# YOUR ASSIGNMENT
Keep each entry exactly as written when you repeat it, and skip the images.

[Items listed in a dataset]
■ ■ ■

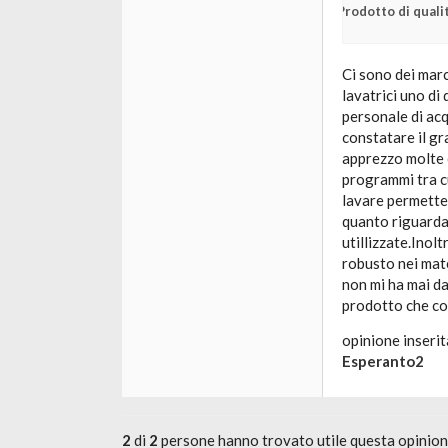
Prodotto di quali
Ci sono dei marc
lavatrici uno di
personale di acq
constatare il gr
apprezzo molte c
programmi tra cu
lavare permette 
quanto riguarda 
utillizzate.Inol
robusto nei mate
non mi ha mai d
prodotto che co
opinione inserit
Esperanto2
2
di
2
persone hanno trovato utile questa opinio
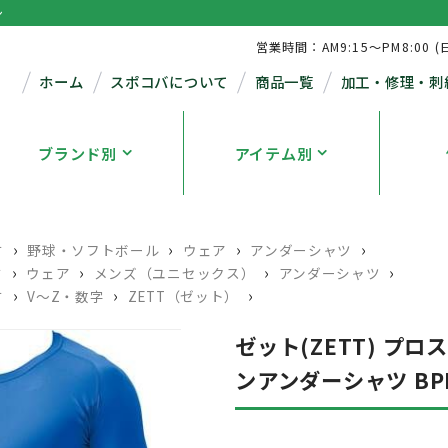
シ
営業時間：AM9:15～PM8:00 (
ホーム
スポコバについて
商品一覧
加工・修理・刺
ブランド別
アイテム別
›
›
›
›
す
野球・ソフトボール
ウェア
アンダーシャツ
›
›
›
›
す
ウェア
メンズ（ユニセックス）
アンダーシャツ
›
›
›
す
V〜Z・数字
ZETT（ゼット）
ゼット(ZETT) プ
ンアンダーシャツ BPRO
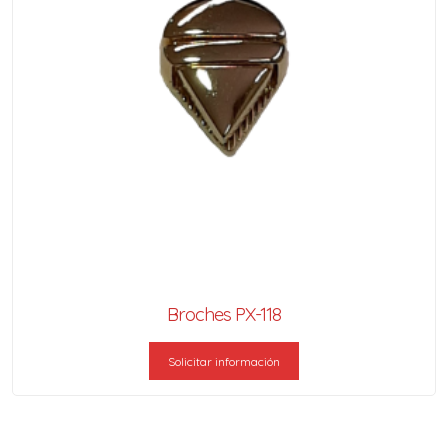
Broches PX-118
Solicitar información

■ ■ ■

# EXERCISE RESPONSE
Prodotto di quali
Ci sono dei marc
lavatrici uno di
personale di acq
constatare il gr
apprezzo molte c
programmi tra cu
lavare permette 
quanto riguarda 
utillizzate.Inol
robusto nei mate
non mi ha mai d
prodotto che co
opinione inserit
Esperanto2
2
di
2
persone hanno trovato utile questa opinio
シ
営業時間：AM9:15～PM8:00 (
ホーム
スポコバについて
商品一覧
加工・修理・刺
ブランド別
アイテム別
›
›
›
›
す
野球・ソフトボール
ウェア
アンダーシャツ
›
›
›
›
す
ウェア
メンズ（ユニセックス）
アンダーシャツ
›
›
›
す
V〜Z・数字
ZETT（ゼット）
ゼット(ZETT) プ
ンアンダーシャツ BPRO
Broches PX-118
Solicitar información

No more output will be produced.